Robert Verbruggen, writing for the American Conservative, outlines the lay of the land on Social Security reform, including reference to my recent proposal published by the American Enterprise Institute:
Social Security has been running a deficit since 2010, and in 2034, its “trust fund”—more or less just a tally of previous surpluses—will run out. Left and right could not disagree more about how to handle the situation.
Democrats, up to and including Hillary Clinton and Barack Obama, would like to expand the program, necessitating tax hikes above and beyond what would be needed merely to sustain it.
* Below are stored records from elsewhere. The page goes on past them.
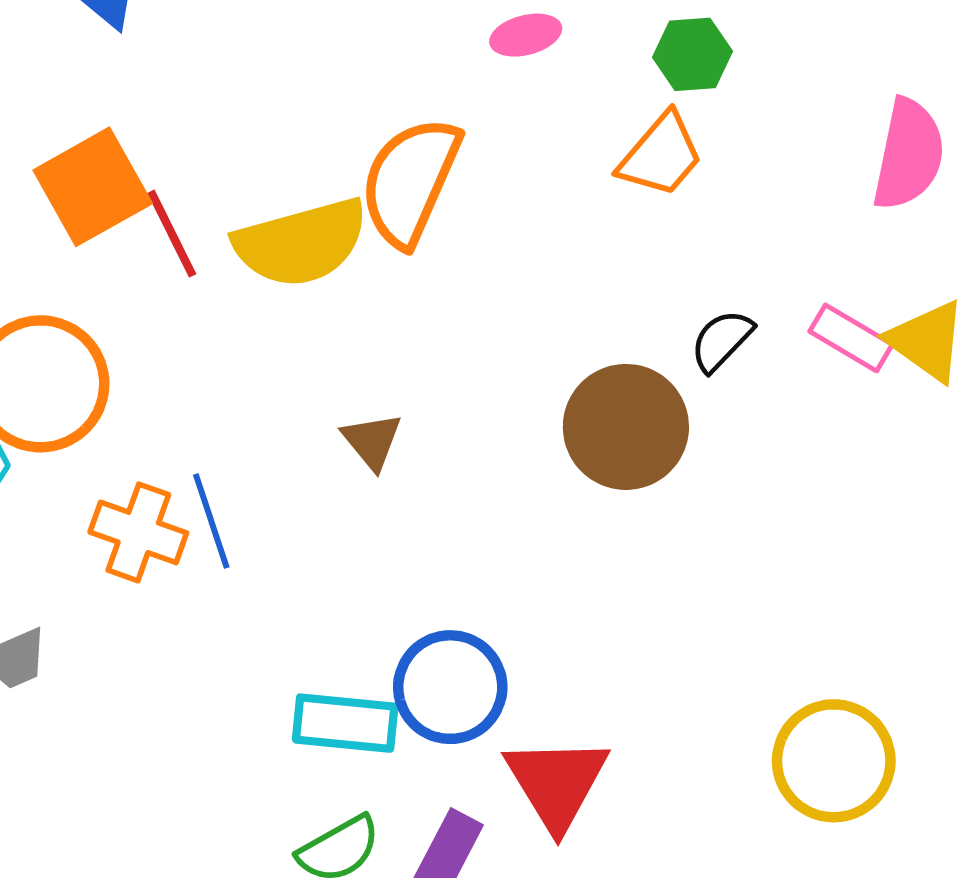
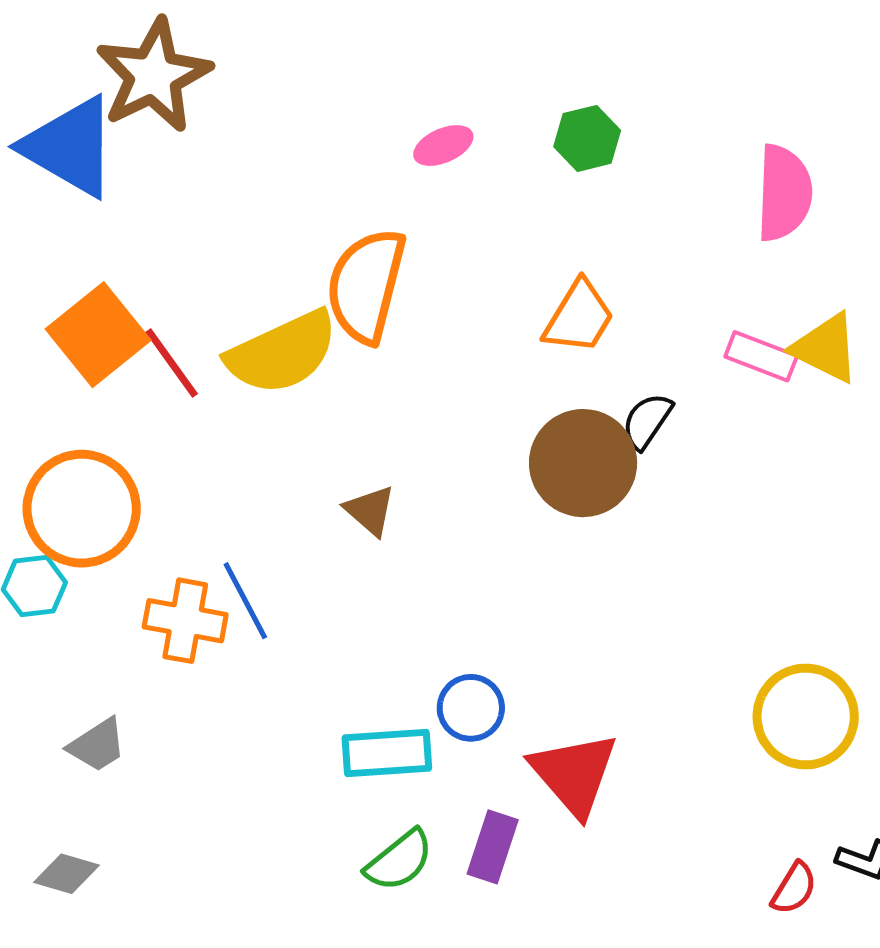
orange trapezoid: (661, 155) -> (579, 317), moved
black semicircle: (722, 341) -> (647, 421), moved
blue circle: (450, 687) -> (471, 708), size x0.7

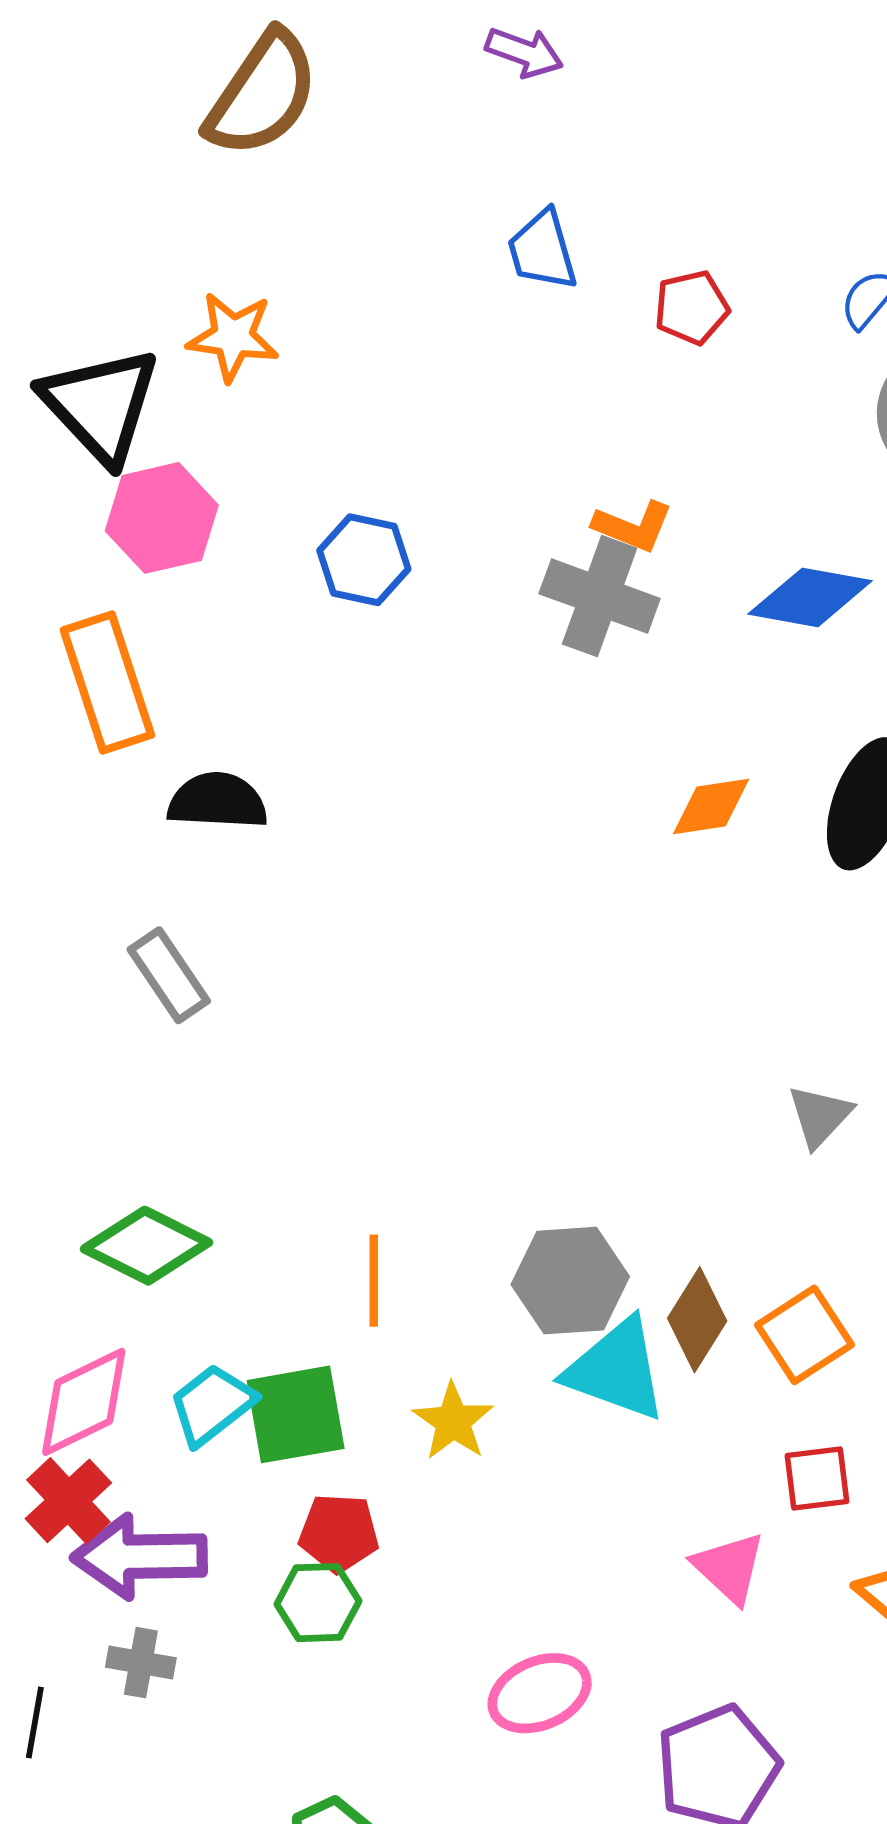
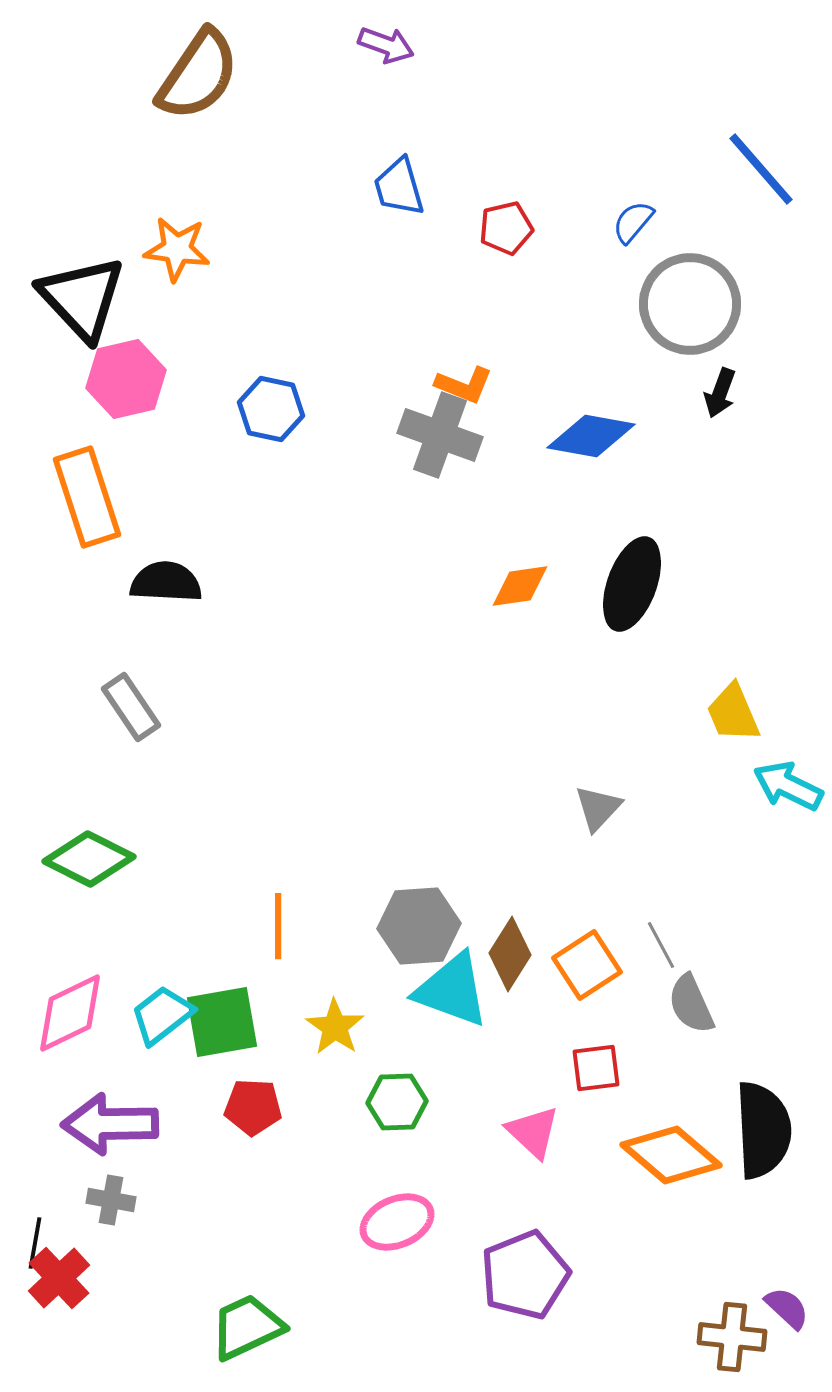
green diamond: (146, 1246) -> (89, 859), moved
red cross: (68, 1501) -> (59, 1278), moved
green hexagon: (318, 1603) -> (397, 1102), moved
And conservative intellectuals, whose thinking is captured in a new report from the American Enterprise Institute, would like to gut the program and replace it with a flat benefit that does nothing more than ensure seniors don’t live in poverty. That’s something the current program doesn’t achieve, so low-income seniors would see bigger checks—but on balance, this would slash benefits so dramatically that the program would eventually run a surplus, allowing tax cuts.
The left’s approach is grossly irresponsible. There is no compelling evidence that seniors, as a whole, need more benefits from the government—and in our current fiscal situation, they certainly shouldn’t be at the front of the line. But while the AEI plan has much to recommend it, it has zero chance of winning the support of the American people. The most likely and practical approach, alas, is the one Washington insiders have bandied about for years: A gentle mix of revenue and benefit tweaks to make the program sustainable.